◆ ACTION ITEM
Take the line that holds "Gennaio 2018" and every line after it to the end of the entries, and repeat them exactly without the pictures.

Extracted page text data

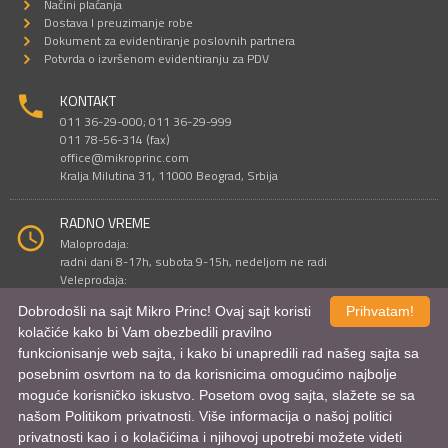
Načini plaćanja
Dostava I preuzimanje robe
Dokument za evidentiranje poslovnih partnera
Potvrda o izvršenom evidentiranju za PDV
KONTAKT
011 36-29-000; 011 36-29-999
011 78-56-314 (fax)
office@mikroprinc.com
Kralja Milutina 31, 11000 Beograd, Srbija
RADNO VREME
Maloprodaja:
radni dani 8-17h, subota 9-15h, nedeljom ne radi
Veleprodaja:
radni dani 9-16h, subotom i nedeljom ne radi
Dobrodošli na sajt Mikro Princ! Ovaj sajt koristi
Prihvatam!
kolačiće kako bi Vam obezbedili pravilno
funkcionisanje web sajta, i kako bi unapredili rad našeg sajta sa
Sve cene su iskazane u dinarima. PDV je uračunat u cenu.
posebnim osvrtom na to da korisnicima omogućimo najbolje
© Mikro Princ 1999 - 2026. Sva prava su zadržana.
Kreirao
*nbgcreator
|
Izdrada Internet prodavnice
,
Izrada sajta
i
mobilnih
moguće korisničko iskustvo. Posetom ovog sajta, slažete se sa
aplikacija
i
SEO optimizacija
našom Politikom privatnosti. Više informacija o našoj politici
privatnosti kao i o kolačićima i njihovoj upotrebi možete videti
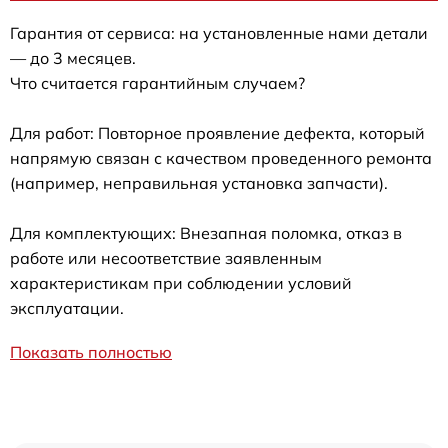
Гарантия от сервиса: на установленные нами детали
— до 3 месяцев.
Что считается гарантийным случаем?
Для работ: Повторное проявление дефекта, который
напрямую связан с качеством проведенного ремонта
(например, неправильная установка запчасти).
Для комплектующих: Внезапная поломка, отказ в
работе или несоответствие заявленным
характеристикам при соблюдении условий
эксплуатации.
Показать полностью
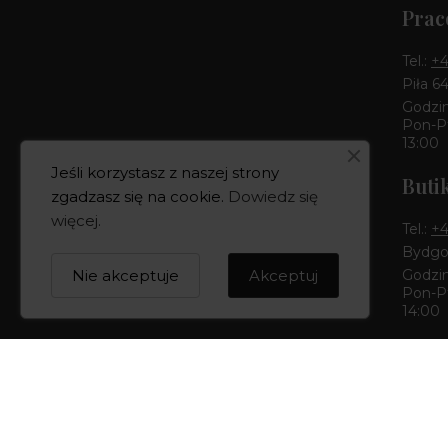
Prac
Tel.:
+4
Piła 6
Godzin
Pon-Pt
13:00
Jeśli korzystasz z naszej strony
Buti
zgadzasz się na cookie.
Dowiedz się
więcej
.
Tel.:
+4
Bydgos
Nie akceptuje
Akceptuj
Godzin
Pon-Pt
14:00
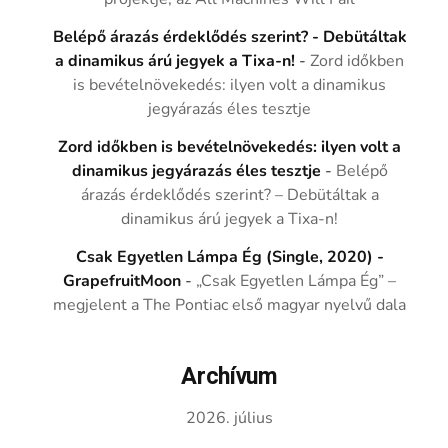
Belépő árazás érdeklődés szerint? - Debütáltak
a dinamikus árú jegyek a Tixa-n!
-
Zord időkben
is bevételnövekedés: ilyen volt a dinamikus
jegyárazás éles tesztje
Zord időkben is bevételnövekedés: ilyen volt a
dinamikus jegyárazás éles tesztje
-
Belépő
árazás érdeklődés szerint? – Debütáltak a
dinamikus árú jegyek a Tixa-n!
Csak Egyetlen Lámpa Ég (Single, 2020) -
GrapefruitMoon
-
„Csak Egyetlen Lámpa Ég” –
megjelent a The Pontiac első magyar nyelvű dala
Archívum
2026. július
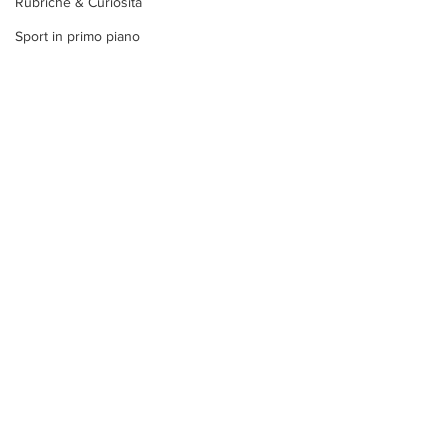
Rubriche & Curiosità
Sport in primo piano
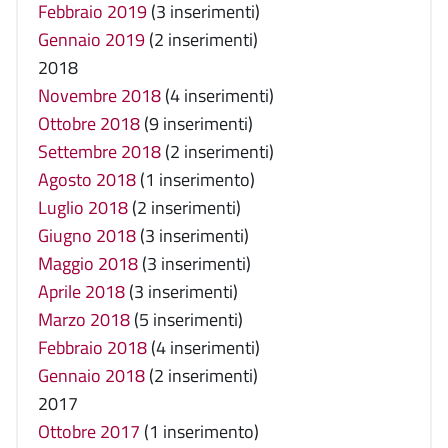
Febbraio 2019
(3 inserimenti)
Gennaio 2019
(2 inserimenti)
2018
Novembre 2018
(4 inserimenti)
Ottobre 2018
(9 inserimenti)
Settembre 2018
(2 inserimenti)
Agosto 2018
(1 inserimento)
Luglio 2018
(2 inserimenti)
Giugno 2018
(3 inserimenti)
Maggio 2018
(3 inserimenti)
Aprile 2018
(3 inserimenti)
Marzo 2018
(5 inserimenti)
Febbraio 2018
(4 inserimenti)
Gennaio 2018
(2 inserimenti)
2017
Ottobre 2017
(1 inserimento)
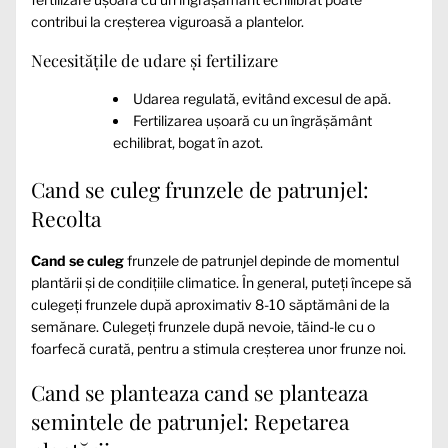
contribui la creșterea viguroasă a plantelor.
Necesitățile de udare și fertilizare
Udarea regulată, evitând excesul de apă.
Fertilizarea ușoară cu un îngrășământ
echilibrat, bogat în azot.
Cand se culeg frunzele de patrunjel:
Recolta
Cand se culeg
frunzele de patrunjel depinde de momentul
plantării și de condițiile climatice. În general, puteți începe să
culegeți frunzele după aproximativ 8-10 săptămâni de la
semănare. Culegeți frunzele după nevoie, tăind-le cu o
foarfecă curată, pentru a stimula creșterea unor frunze noi.
Cand se planteaza cand se planteaza
semintele de patrunjel: Repetarea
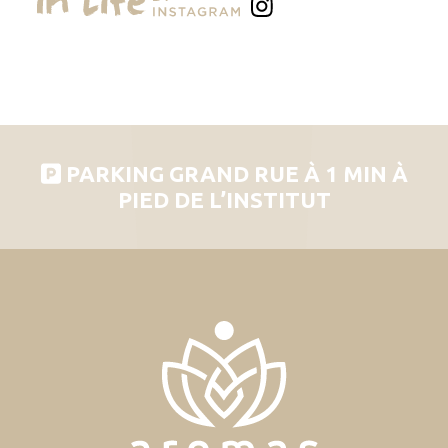
PARKING GRAND RUE À 1 MIN À
PIED DE L’INSTITUT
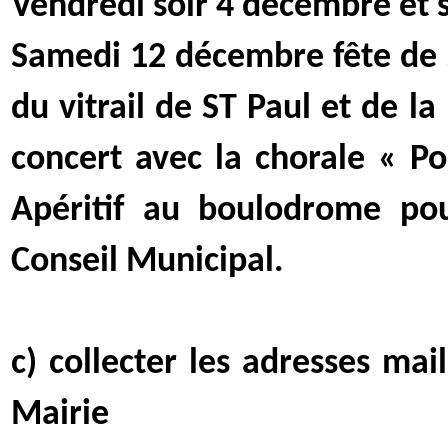
Vendredi soir 4 décembre et 
Samedi 12 décembre fête de S
du vitrail de ST Paul et de l
concert avec la chorale « Po
Apéritif au boulodrome po
Conseil Municipal.
c) collecter les adresses ma
Mairie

◆ FINISHED EXERCISE
Gennaio 2018
(2 inserimenti)
2017
Ottobre 2017
(1 inserimento)
contribui la creșterea viguroasă a plantelor.
Necesitățile de udare și fertilizare
Udarea regulată, evitând excesul de apă.
Fertilizarea ușoară cu un îngrășământ
echilibrat, bogat în azot.
Cand se culeg frunzele de patrunjel:
Recolta
Cand se culeg
frunzele de patrunjel depinde de momentul
plantării și de condițiile climatice. În general, puteți începe să
culegeți frunzele după aproximativ 8-10 săptămâni de la
semănare. Culegeți frunzele după nevoie, tăind-le cu o
foarfecă curată, pentru a stimula creșterea unor frunze noi.
Cand se planteaza cand se planteaza
semintele de patrunjel: Repetarea
PARKING GRAND RUE À 1 MIN À
PIED DE L’INSTITUT
Vendredi soir 4 décembre et 
Samedi 12 décembre fête de S
du vitrail de ST Paul et de l
concert avec la chorale « Po
Apéritif au boulodrome po
Conseil Municipal.
c) collecter les adresses ma
Mairie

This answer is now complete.